In 2010, he took over a Chicago Bulls team that had won half of its games two years in a row under coach Vinny Del Negro. He promptly improved that 41-41 record to 62-20, winning Coach of the Year honors while his point guard, Derrick Rose, captured the MVP award.

It was the last season Rose would ever be in peak physical condition. His welter of injuries put Thibs and the Bulls in limbo, unwilling to cut bait and move on without their superstar and thus sabotaged by his setbacks. During the lockout-shortened 2011-12 campaign, the Bulls were 32-7 with Rose on the court and finished 50-16 overall. The point guard played a combined 61 games over Thibs’ final three seasons in Chicago (logging zero, 10, and 51 games, respectively) as the Bulls won 45, 48 and 50 games, respectively in those 82-game seasons.

The health of Rose was the largest factor in what became the Bulls’ increasingly frustrating sense of stalled hopes and underachievement, but it was hardly the only cause. There was the growing sense that Thibodeau’s overreliance on the players he trusted most to win as many games as possible was penny-wise and pound-foolish, hurting the team’s composite performance.

The best example of this involves the difference between average minutes played per game and total minutes played overall. During Thibodeau’s last four years in Chicago, Luol Deng led the NBA in minutes per game in the 2011-12 and 2012-13 seasons, while Jimmy Butler finished second in minutes per game in 2013-14 and led the NBA in that category in 2014-15. Yet because they were besieged by nagging injuries, the highest ranking in total minutes for either of those players was Deng finishing 13th in 2012-13, and in the other three seasons, they didn’t crack the top 20.

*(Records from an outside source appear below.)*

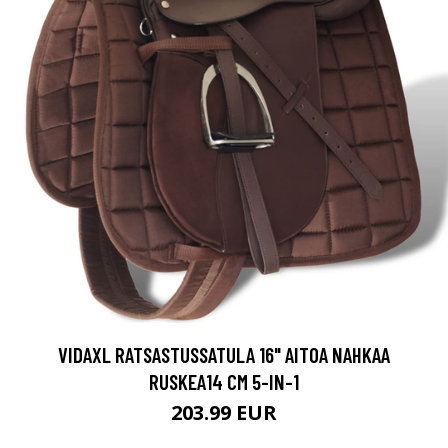
VIDAXL RATSASTUSSATULA 16" AITOA NAHKAA
RUSKEA14 CM 5-IN-1
203.99 EUR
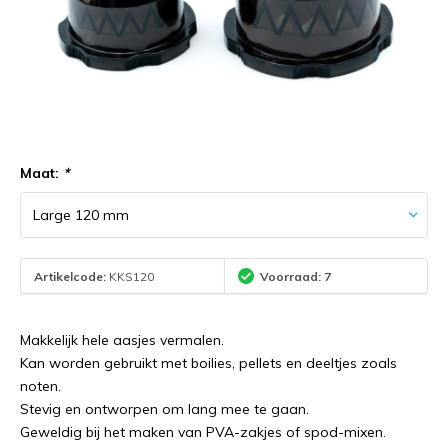
Maat:
*
Artikelcode:
KKS120
Voorraad: 7
Makkelijk hele aasjes vermalen.
Kan worden gebruikt met boilies, pellets en deeltjes zoals
noten.
Stevig en ontworpen om lang mee te gaan.
Geweldig bij het maken van PVA-zakjes of spod-mixen.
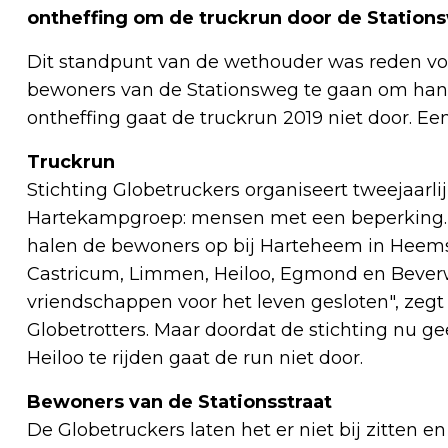
ontheffing om de truckrun door de Stationsw
Dit standpunt van de wethouder was reden vo
bewoners van de Stationsweg te gaan om han
ontheffing gaat de truckrun 2019 niet door. Een 
Truckrun
Stichting Globetruckers organiseert tweejaarl
Hartekampgroep: mensen met een beperking. 
halen de bewoners op bij Harteheem in Heemske
Castricum, Limmen, Heiloo, Egmond en Beverw
vriendschappen voor het leven gesloten", zegt 
Globetrotters. Maar doordat de stichting nu ge
Heiloo te rijden gaat de run niet door.
Bewoners van de Stationsstraat
De Globetruckers laten het er niet bij zitten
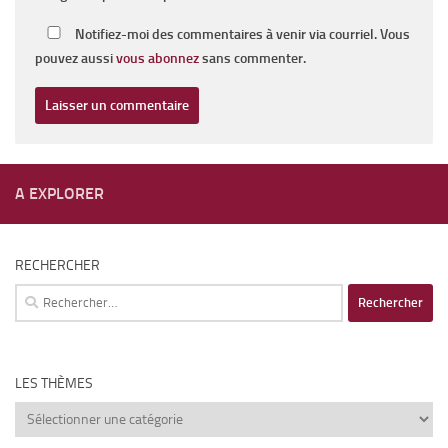
Notifiez-moi des commentaires à venir via courriel. Vous
pouvez aussi
vous abonnez
sans commenter.
A EXPLORER
RECHERCHER
Rechercher :
LES THÈMES
Les
thèmes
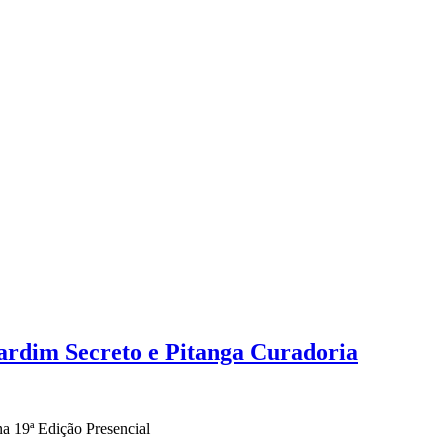
ardim Secreto e Pitanga Curadoria
a 19ª Edição Presencial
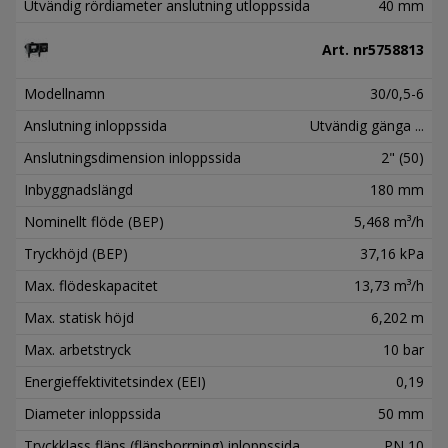
Utvändig rördiameter anslutning utloppssida
40 mm
Art. nr
5758813
Modellnamn
30/0,5-6
Anslutning inloppssida
Utvändig gänga ...
Anslutningsdimension inloppssida
2" (50)
Inbyggnadslängd
180 mm
Nominellt flöde (BEP)
5,468 m³/h
Tryckhöjd (BEP)
37,16 kPa
Max. flödeskapacitet
13,73 m³/h
Max. statisk höjd
6,202 m
Max. arbetstryck
10 bar
Energieffektivitetsindex (EEI)
0,19
Diameter inloppssida
50 mm
Tryckklass fläns (flänsborrning) inloppssida
PN 10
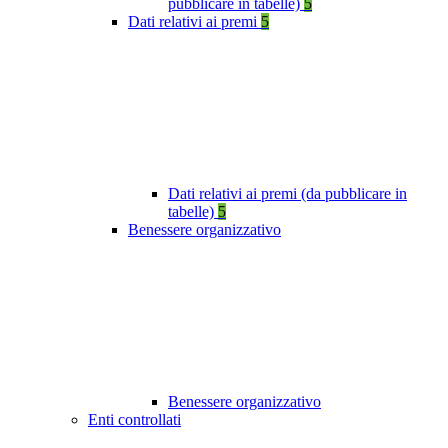
pubblicare in tabelle)
5
Dati relativi ai premi
5
Dati relativi ai premi (da pubblicare in
tabelle)
5
Benessere organizzativo
Benessere organizzativo
Enti controllati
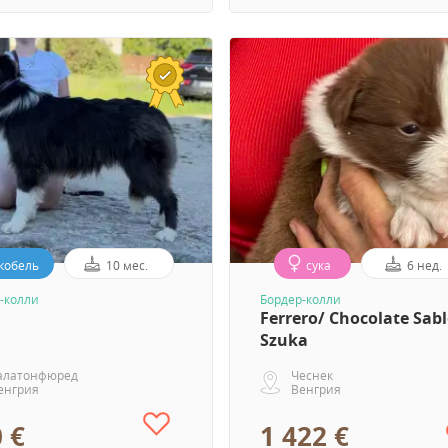
кобель
10 мес.
сука
6 нед.
-колли
Бордер-колли
Ferrero/ Chocolate Sab
Szuka
алатонфюред
Чеснек
енгрия
Венгрия
 €
1 422 €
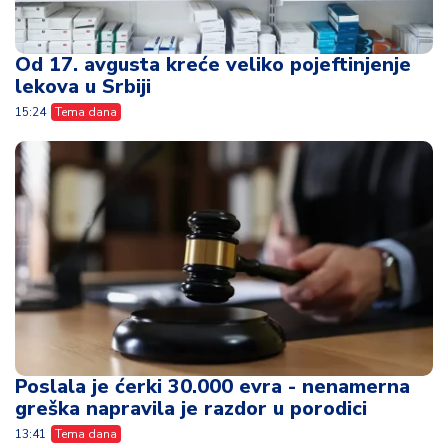
Od 17. avgusta kreće veliko pojeftinjenje
lekova u Srbiji
15:24
Tema dana
Poslala je ćerki 30.000 evra - nenamerna
greška napravila je razdor u porodici
13:41
Tema dana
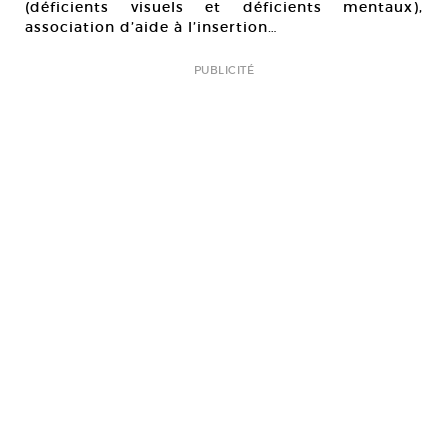
(déficients visuels et déficients mentaux),
association d’aide à l’insertion…
PUBLICITÉ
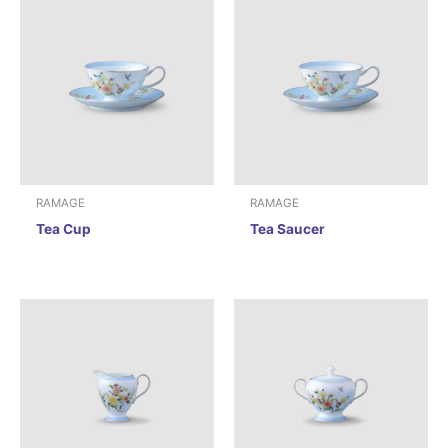
RAMAGE
RAMAGE
Tea Cup
Tea Saucer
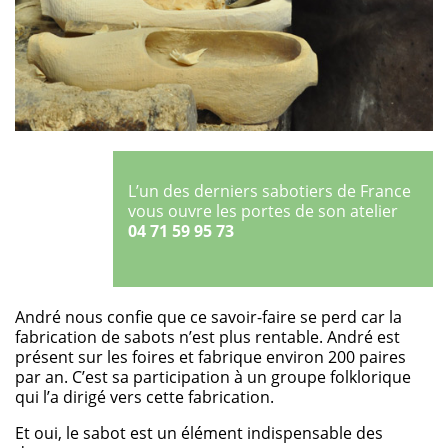
L’un des derniers sabotiers de France
vous ouvre les portes de son atelier
04 71 59 95 73
André nous confie que ce savoir-faire se perd car la
fabrication de sabots n’est plus rentable. André est
présent sur les foires et fabrique environ 200 paires
par an. C’est sa participation à un groupe folklorique
qui l’a dirigé vers cette fabrication.
Et oui, le sabot est un élément indispensable des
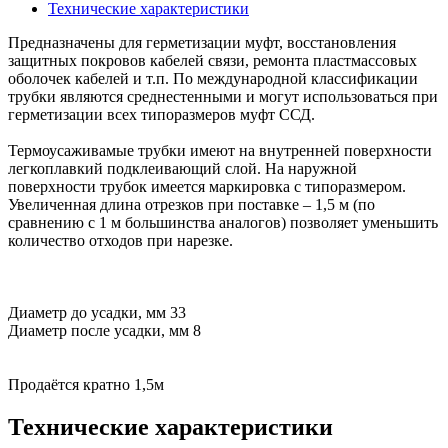
Технические характеристики
Предназначены для герметизации муфт, восстановления
защитных покровов кабелей связи, ремонта пластмассовых
оболочек кабелей и т.п. По международной классификации
трубки являются среднестенными и могут использоваться при
герметизации всех типоразмеров муфт ССД.
Термоусаживамые трубки имеют на внутренней поверхности
легкоплавкий подклеивающий слой. На наружной
поверхности трубок имеется маркировка с типоразмером.
Увеличенная длина отрезков при поставке – 1,5 м (по
сравнению с 1 м большинства аналогов) позволяет уменьшить
количество отходов при нарезке.
Диаметр до усадки, мм 33
Диаметр после усадки, мм 8
Продаётся кратно 1,5м
Технические характеристики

There will be plenty of debate over whether or not Thibs pushes his players too hard too often to achieve maximum efficiency from their efforts. There is ammunition for the argument that the Bulls’ medical staff was not top-notch and the stress of Rose’s chronic unavailability certainly didn’t help relations between the coach and the executives in the front office who eventually fired him after the 2014-15 season.

The greater point here gets back to culture. For the 2015-16 season, the Bulls brought in Fred Hoiberg, a highly respected college coach at Iowa State (and cherished Timberwolf for his key contribution to the franchise’s best season in 2003-04). Hoiberg had grand plans to open up the offense and embrace the current NBA vogue of “pace and space” with more transition play and three-point shooting.

But less than a third of the way into the season, Butler called out Hoiberg for not getting on the players, including himself, when they fail to execute the game plan. Although once again beset by a Rose injury, the Bulls underachieved relative to their talent level, missing the playoffs for the first time in seven years amid reports of locker room friction and squabbles among Butler and another Thibs favorite, Joakim Noah, over pecking-order leadership.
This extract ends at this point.